PROMPT> Exact copies of all the lines below are required, with the pictures omitted.

Dataset excerpts

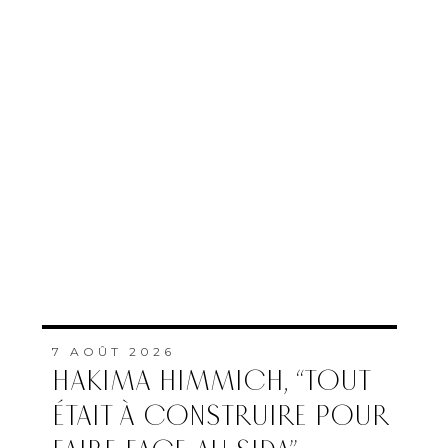
7 AOÛT 2026
HAKIMA HIMMICH, “TOUT
ÉTAIT À CONSTRUIRE POUR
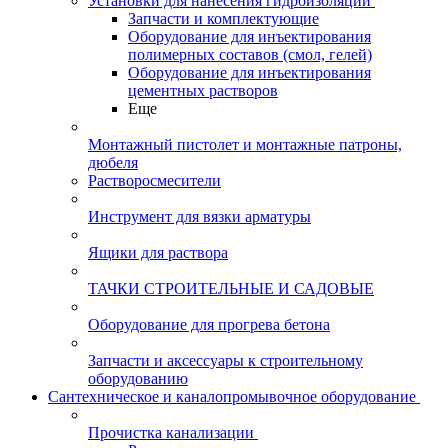
Установки для нанесения гидроизоляции
Запчасти и комплектующие
Оборудование для инъектирования
полимерных составов (смол, гелей)
Оборудование для инъектирования
цементных растворов
Еще
Монтажный пистолет и монтажные патроны,
дюбеля
Растворосмесители
Инструмент для вязки арматуры
Ящики для раствора
ТАЧКИ СТРОИТЕЛЬНЫЕ И САДОВЫЕ
Оборудование для прогрева бетона
Запчасти и аксессуары к строительному
оборудованию
Сантехническое и каналопромывочное оборудование
Прочистка канализации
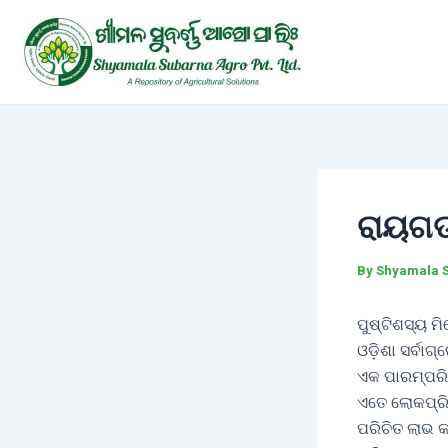
Skip
Post
to
navigation
content
ରାୟଗଡ
By
Shyamala 
ପୁଷ୍ଟିଶସ୍ୟ 
ଓଡ଼ିଶା ସର୍ବାଗ୍
ଏକ ପାରମ୍ପରିକ
ଏତେ ଲୋକପ୍ରିୟ
ପରିଚିତ ଲାଭ କ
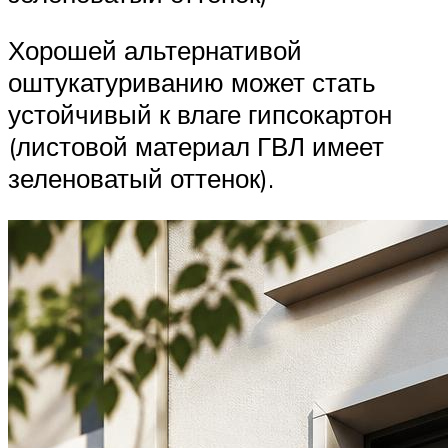
Хорошей альтернативой
оштукатуриванию может стать
устойчивый к влаге гипсокартон
(листовой материал ГВЛ имеет
зеленоватый оттенок).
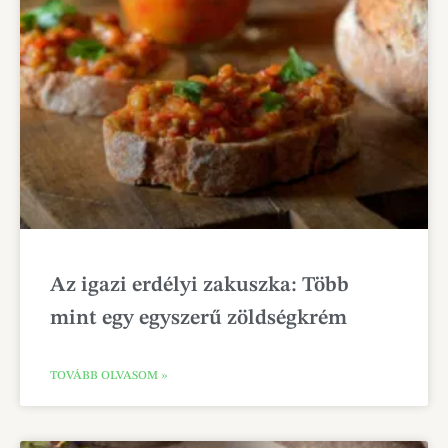
Az igazi erdélyi zakuszka: Több
mint egy egyszerű zöldségkrém
TOVÁBB OLVASOM »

SOLUTION>
7 AOÛT 2026
HAKIMA HIMMICH, “TOUT
ÉTAIT À CONSTRUIRE POUR
Установки для нанесения гидроизоляции
Запчасти и комплектующие
Оборудование для инъектирования
полимерных составов (смол, гелей)
Оборудование для инъектирования
цементных растворов
Еще
Монтажный пистолет и монтажные патроны,
дюбеля
Растворосмесители
Инструмент для вязки арматуры
Ящики для раствора
ТАЧКИ СТРОИТЕЛЬНЫЕ И САДОВЫЕ
Оборудование для прогрева бетона
Запчасти и аксессуары к строительному
оборудованию
Сантехническое и каналопромывочное оборудование
Прочистка канализации
Skip
Post
to
navigation
content
ରାୟଗଡ
By
Shyamala 
ପୁଷ୍ଟିଶସ୍ୟ 
ଓଡ଼ିଶା ସର୍ବାଗ୍
ଏକ ପାରମ୍ପରିକ
ଏତେ ଲୋକପ୍ରିୟ
ପରିଚିତ ଲାଭ କ
Хорошей альтернативой
оштукатуриванию может стать
устойчивый к влаге гипсокартон
(листовой материал ГВЛ имеет
зеленоватый оттенок).
Az igazi erdélyi zakuszka: Több
mint egy egyszerű zöldségkrém
TOVÁBB OLVASOM »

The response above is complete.